*** DATA ***

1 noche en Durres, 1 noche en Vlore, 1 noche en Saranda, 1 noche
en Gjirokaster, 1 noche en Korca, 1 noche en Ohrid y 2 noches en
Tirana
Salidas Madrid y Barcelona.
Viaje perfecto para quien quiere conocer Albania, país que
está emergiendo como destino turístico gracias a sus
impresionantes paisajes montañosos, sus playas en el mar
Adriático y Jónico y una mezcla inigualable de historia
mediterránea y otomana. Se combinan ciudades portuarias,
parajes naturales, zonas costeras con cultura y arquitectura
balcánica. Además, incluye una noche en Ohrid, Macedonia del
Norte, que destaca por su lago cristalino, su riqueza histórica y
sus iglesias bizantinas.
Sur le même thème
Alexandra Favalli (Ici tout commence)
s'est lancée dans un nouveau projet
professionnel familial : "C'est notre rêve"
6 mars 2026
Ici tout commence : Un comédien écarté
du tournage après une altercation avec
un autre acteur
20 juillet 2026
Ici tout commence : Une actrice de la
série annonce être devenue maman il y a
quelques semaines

*** End of DATA ***
*** DATA ***

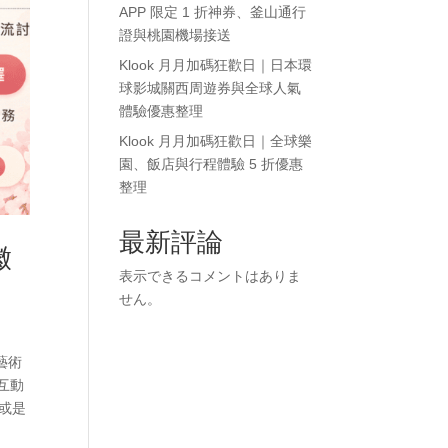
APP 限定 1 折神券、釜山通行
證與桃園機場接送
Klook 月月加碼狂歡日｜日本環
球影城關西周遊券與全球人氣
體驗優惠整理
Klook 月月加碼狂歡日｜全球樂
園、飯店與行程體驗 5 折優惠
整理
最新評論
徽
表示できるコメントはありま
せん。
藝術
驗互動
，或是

*** End of DATA ***

WORK TASK
Transcribe the records above from the line holding "Ici tout commence : Une actrice de la" down to the line holding "quelques semaines", inclusive, without adding anything.

COMPLETED EXERCISE
Ici tout commence : Une actrice de la
série annonce être devenue maman il y a
quelques semaines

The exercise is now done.